Pearson's new readability formula

The Reading Maturity Metric

ON 24 June, 2013, Pearson Education released a beta version of its accurate and easy-to-use readability formula, Reading Maturity Metric. You can get a free subscription here: www.readingmaturity.com

Existing formulas use surface features such as word frequency and the average length of words and sentences. That is not to say that such features cannot be used to usefully predict text difficulty. They do. The new formula, however, stands on the latest insights on how we use language and results in greater accuracy.

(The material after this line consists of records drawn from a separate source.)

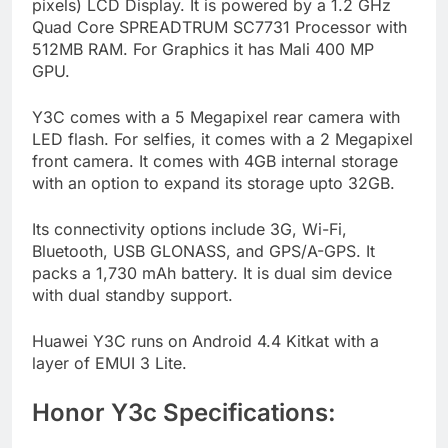
pixels) LCD Display. It is powered by a 1.2 GHz
Quad Core SPREADTRUM SC7731 Processor with
512MB RAM. For Graphics it has Mali 400 MP
GPU.
Y3C comes with a 5 Megapixel rear camera with
LED flash. For selfies, it comes with a 2 Megapixel
front camera. It comes with 4GB internal storage
with an option to expand its storage upto 32GB.
Its connectivity options include 3G, Wi-Fi,
Bluetooth, USB GLONASS, and GPS/A-GPS. It
packs a 1,730 mAh battery. It is dual sim device
with dual standby support.
Huawei Y3C runs on Android 4.4 Kitkat with a
layer of EMUI 3 Lite.
Honor Y3c Specifications:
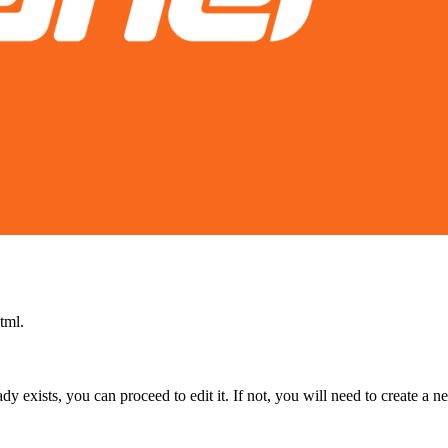
tml.
lready exists, you can proceed to edit it. If not, you will need to create a 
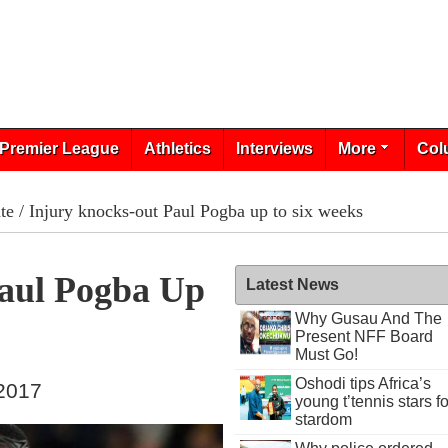
Premier League
Athletics
Interviews
More
Col
te
/ Injury knocks-out Paul Pogba up to six weeks
aul Pogba Up
Latest News
Why Gusau And The
Present NFF Board
Must Go!
Oshodi tips Africa’s
 2017
young t’tennis stars fo
stardom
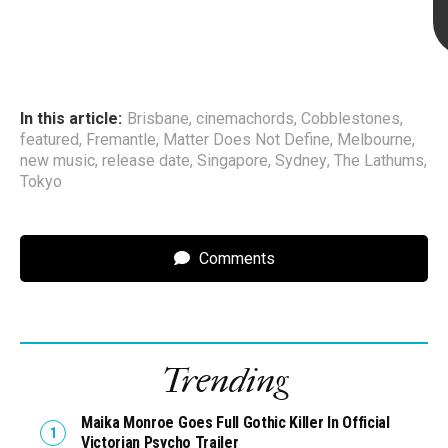
In this article:
Brisbane
,
cinemachords
,
Cobblestones
,
featured
,
Fremantle
,
Matter Does Not Define
,
Melbourne
,
new music
,
release date
,
Singapore
,
Sydney
,
The Lathums
,
Tokyo
Comments
Trending
Maika Monroe Goes Full Gothic Killer In Official
Victorian Psycho Trailer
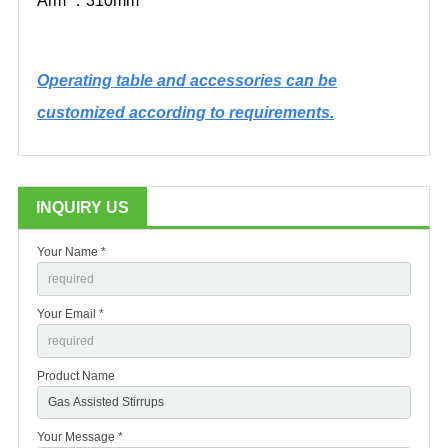
Arm
：
310mm
Operating table and accessories can be
customized according to requirements.
INQUIRY US
Your Name *
Your Email *
Product Name
Your Message *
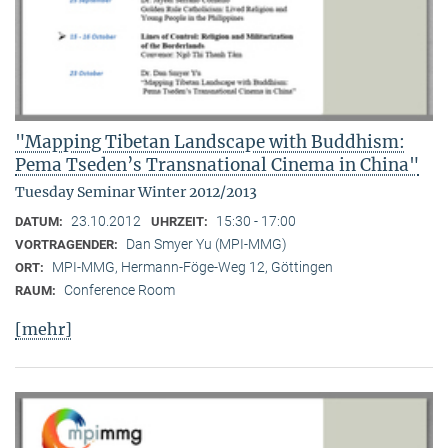
"Mapping Tibetan Landscape with Buddhism:
Pema Tseden’s Transnational Cinema in China"
Tuesday Seminar Winter 2012/2013
23.10.2012
15:30 - 17:00
DATUM:
UHRZEIT:
Dan Smyer Yu (MPI-MMG)
VORTRAGENDER:
MPI-MMG, Hermann-Föge-Weg 12, Göttingen
ORT:
Conference Room
RAUM:
[mehr]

With a correlation coefficient (r=) of .94 with comprehension as measured by reading tests, and with a Standard Error of 1.67, the new Pearson formula clocks in as more reliable than today's popular formulas such as the Dale-Chall, Flesch, Fog, and SMOG (See following article).

How it works

Photo: Dr. Landauer
Setting new standards for readability assessment: Thomas Landauer, leader of the team that developed the Reading Maturity Metric.

Working in Bell Labs in the 1970s, Thomas Landauer and his associates were grappling with the problem of cataloging and retrieving information from computerized databases. Digital word searches were too inefficient, often returning the wrong records.

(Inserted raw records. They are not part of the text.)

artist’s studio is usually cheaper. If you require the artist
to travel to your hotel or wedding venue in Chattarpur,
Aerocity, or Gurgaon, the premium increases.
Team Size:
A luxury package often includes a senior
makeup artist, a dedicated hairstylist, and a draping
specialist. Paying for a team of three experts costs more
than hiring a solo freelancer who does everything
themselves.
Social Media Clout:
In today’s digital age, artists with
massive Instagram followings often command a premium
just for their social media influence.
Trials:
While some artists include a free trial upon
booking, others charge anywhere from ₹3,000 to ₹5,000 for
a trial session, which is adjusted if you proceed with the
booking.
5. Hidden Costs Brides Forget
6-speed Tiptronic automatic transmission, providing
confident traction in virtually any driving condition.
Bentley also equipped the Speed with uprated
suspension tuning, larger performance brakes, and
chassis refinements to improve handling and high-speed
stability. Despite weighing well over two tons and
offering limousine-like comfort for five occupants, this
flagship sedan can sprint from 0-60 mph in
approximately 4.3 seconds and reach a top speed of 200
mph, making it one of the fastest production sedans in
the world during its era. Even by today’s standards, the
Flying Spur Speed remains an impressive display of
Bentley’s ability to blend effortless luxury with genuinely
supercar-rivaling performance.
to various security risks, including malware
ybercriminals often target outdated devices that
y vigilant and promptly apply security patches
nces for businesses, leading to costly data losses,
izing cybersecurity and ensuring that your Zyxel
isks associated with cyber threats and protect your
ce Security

Many words have more than one meaning, and different words can be used to describe the same concept. It seems that individual words are often poorly related to the concepts they are used to describe.

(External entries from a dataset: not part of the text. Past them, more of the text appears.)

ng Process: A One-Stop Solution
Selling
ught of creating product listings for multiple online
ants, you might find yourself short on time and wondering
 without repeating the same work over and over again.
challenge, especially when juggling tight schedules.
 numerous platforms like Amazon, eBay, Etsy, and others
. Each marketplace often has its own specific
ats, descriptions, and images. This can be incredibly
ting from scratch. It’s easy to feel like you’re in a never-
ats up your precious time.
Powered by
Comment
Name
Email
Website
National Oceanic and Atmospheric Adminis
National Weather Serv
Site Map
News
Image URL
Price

Landauer's team turned their attention to the very old problem of how we create meaning for words.

We have known for a long time that we can infer the meaning of a word from its use and context in a sentence. Vocabulary tests have shown that a 7th-grader, for example, can identify the meaning of 10 to 15 new words a day, many without previously having seen them. How does the brain do that?

Dr. Landauer and his team surmised that every text has a "latent semantic structure," that enables the brain to recognize the meaning of new words. They attempted to simulate the brain's ability to analyze that structure with a method they call it "Latent Semantic Analysis" (LSA).

Using LSA, they can catalog a word or text of any size by reducing it to a single point (vector) in an imaginary 3-D space. The position of its vector in this 3-D space determines its "meaning" and its relationship to other texts.

The meaning of a paragraph in this system can be said to be the average of all the words it contains. The meaning of a word is the average of all the paragraphs it appears in.

To test LSA, they applied it to a large body of texts. They found that it did very well and was just as effective as a 7th-grade student in learning new words.

Visualization of LSA space
Visualization of an imaginary 3-D catalog used in Latent Semantic Analysis. The position of a vector determines its "meaning," its relationship to other texts.

The first application of this method, Latent Semantic Indexing, is now widely used in online search engines such as Google.

LSA and its progeny are also widely used in other fields such as education, natural-language processing, identity protection, and human-motion detection.

In applying LSA to readability, Dr. Landauer and his team first used LSA to catalog hundreds of graded reading tests, with their respective vectors now located in an imaginary 3-D catalog.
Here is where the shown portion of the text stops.